How can we assign the image to any specific cell and how do we create the car’s bounding box?

paulinpaloalto · January 5, 2023, 11:11pm

The way that is handled is that the object will be assigned to the cell that contains the centroid of the object. The bounding boxes are created by the algorithm based on the training, just as the ability to figure out which cell to assign the object to or even to recognize an object in the first place is also learned through training. I totally agree that it seems like magic, but it works. Of course training YOLO is a very big deal, requiring a lot of labelled data and a lot of compute.
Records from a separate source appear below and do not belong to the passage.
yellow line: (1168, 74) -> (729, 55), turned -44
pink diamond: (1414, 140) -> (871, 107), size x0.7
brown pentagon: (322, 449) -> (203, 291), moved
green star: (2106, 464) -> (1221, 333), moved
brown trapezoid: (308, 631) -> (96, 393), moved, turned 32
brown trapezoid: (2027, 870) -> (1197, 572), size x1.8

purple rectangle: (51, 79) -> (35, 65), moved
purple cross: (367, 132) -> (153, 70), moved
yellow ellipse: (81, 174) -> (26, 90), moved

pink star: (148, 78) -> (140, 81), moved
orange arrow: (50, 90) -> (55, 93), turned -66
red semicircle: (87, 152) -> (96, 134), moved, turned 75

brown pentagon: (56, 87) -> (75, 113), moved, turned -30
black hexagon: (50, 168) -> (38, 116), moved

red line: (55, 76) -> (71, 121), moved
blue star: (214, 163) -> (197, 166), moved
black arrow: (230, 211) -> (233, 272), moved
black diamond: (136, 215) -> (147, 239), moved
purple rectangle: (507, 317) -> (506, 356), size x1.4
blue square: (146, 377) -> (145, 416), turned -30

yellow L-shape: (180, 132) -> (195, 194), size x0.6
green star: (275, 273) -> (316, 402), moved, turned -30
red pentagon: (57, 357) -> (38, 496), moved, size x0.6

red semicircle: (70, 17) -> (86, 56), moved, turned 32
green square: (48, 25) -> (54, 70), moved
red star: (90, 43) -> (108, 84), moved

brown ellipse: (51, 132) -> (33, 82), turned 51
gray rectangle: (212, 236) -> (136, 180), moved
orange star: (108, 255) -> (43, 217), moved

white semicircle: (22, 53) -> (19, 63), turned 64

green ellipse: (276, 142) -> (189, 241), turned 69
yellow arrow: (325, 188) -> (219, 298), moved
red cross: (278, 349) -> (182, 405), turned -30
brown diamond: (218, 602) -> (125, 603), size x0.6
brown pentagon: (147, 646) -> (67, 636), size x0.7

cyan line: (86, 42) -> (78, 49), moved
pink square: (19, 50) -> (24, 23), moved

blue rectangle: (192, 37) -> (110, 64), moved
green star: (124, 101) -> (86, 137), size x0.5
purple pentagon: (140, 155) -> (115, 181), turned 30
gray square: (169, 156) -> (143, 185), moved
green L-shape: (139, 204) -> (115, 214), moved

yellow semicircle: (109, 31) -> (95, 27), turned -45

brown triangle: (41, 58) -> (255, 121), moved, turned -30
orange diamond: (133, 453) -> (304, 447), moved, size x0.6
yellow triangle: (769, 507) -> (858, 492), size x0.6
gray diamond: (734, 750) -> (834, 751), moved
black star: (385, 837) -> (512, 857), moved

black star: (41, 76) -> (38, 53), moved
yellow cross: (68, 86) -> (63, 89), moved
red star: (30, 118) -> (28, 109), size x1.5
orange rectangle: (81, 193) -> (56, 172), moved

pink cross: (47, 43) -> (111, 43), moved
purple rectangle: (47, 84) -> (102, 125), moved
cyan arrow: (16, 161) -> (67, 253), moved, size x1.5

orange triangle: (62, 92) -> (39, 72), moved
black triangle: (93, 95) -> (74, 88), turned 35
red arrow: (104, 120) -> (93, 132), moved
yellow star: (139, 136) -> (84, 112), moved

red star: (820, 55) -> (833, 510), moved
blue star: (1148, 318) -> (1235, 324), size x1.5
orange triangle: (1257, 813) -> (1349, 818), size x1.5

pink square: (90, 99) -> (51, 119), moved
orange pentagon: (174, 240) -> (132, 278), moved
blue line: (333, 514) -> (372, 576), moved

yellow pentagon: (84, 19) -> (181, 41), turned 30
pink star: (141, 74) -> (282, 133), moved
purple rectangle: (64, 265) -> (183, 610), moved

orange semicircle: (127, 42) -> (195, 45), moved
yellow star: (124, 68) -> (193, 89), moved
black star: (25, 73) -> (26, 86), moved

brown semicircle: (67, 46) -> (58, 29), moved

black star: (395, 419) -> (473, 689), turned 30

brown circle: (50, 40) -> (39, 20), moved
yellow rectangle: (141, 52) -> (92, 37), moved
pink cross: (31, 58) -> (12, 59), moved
It’s been a while since I watched those lectures, but I’m pretty sure Prof Ng covered everything I just said in the lectures. If you have more doubts, it might be worth “holding that thought” until you’ve watched all the lectures on Object Detection.

ai_curious · January 6, 2023, 7:48am

Here’s my version:

First, it’s important to distinguish whether we are talking about during establishing the training data, or at the end of a forward pass of the YOLO network.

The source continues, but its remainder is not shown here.